Andrea Bernini

Personal information
- Full name: Andrea Bernini
- Date of birth: 10 June 1973 (age 51)
- Place of birth: Reggello, Italy
- Height: 1.79 m (5 ft 10 in)
- Position(s): Midfielder

Senior career*
- Years: Team / Apps / (Gls)
- 1994–1995: Incisa / 0 / (0)
- 1995–1997: Sangiovannese / 48 / (7)
- 1997–1999: Montevarchi / 52 / (4)
- 1999–2001: Reggina / 44 / (2)
- 2001–2003: Sampdoria / 44 / (2)
- 2003–2004: Napoli / 32 / (1)
- 2004–2007: Perugia / 83 / (4)
- 2008–2009: Lecco / 32 / (1)
- 2009–2011: Sangiovannese / 36 / (3)
- 2011–2013: Castelnuovese

Managerial career
- 2013–2014: Figline
- 2016: Cuneo (assistant)
- 2016–2017: Sangiovannese
- 2017–2018: Arezzo
- 2018: Arsenal Kyiv (assistant)

= Andrea Bernini =

Italian footballer (born 1973)

Andrea Bernini (born 10 June 1973 in Reggello) is a retired Italian footballer.

==Career==
Bernini started his career at Serie D clubs.
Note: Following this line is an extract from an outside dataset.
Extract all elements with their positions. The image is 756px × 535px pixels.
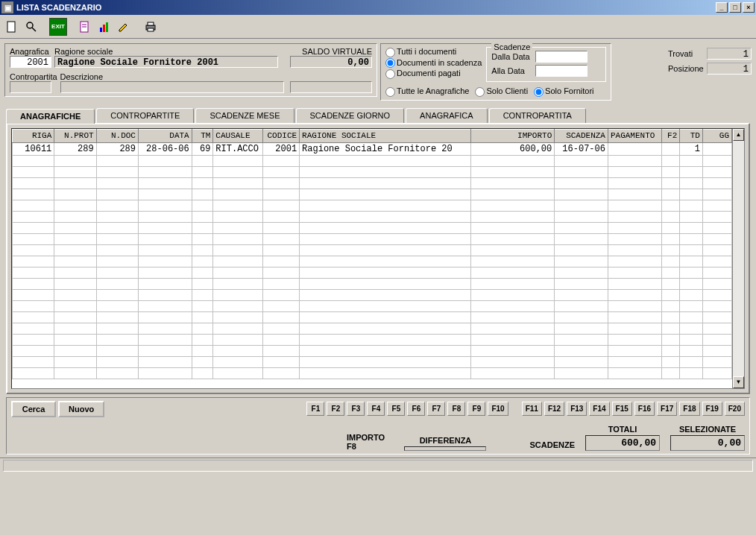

At age of 24 he started his professional career at Montevarchi, a Serie C1 club. In summer 1999 he was spotted by Serie A club Reggina, where he played for 2 seasons. Bernini then played for traditional giant Sampdoria but at Serie B. He was released by the Genoa club after the team won promotion. He signed for another traditional club, Napoli, but again Napoli faced bankrupt at the end of season. In summer 2004, he was signed by newly relegated Serie B team Perugia, where he played for 3 and a half season.

In January 2008, he was signed by Lecco.

In 2009, Bernini was transferred to his original club, Sangiovannese where he began his professional career.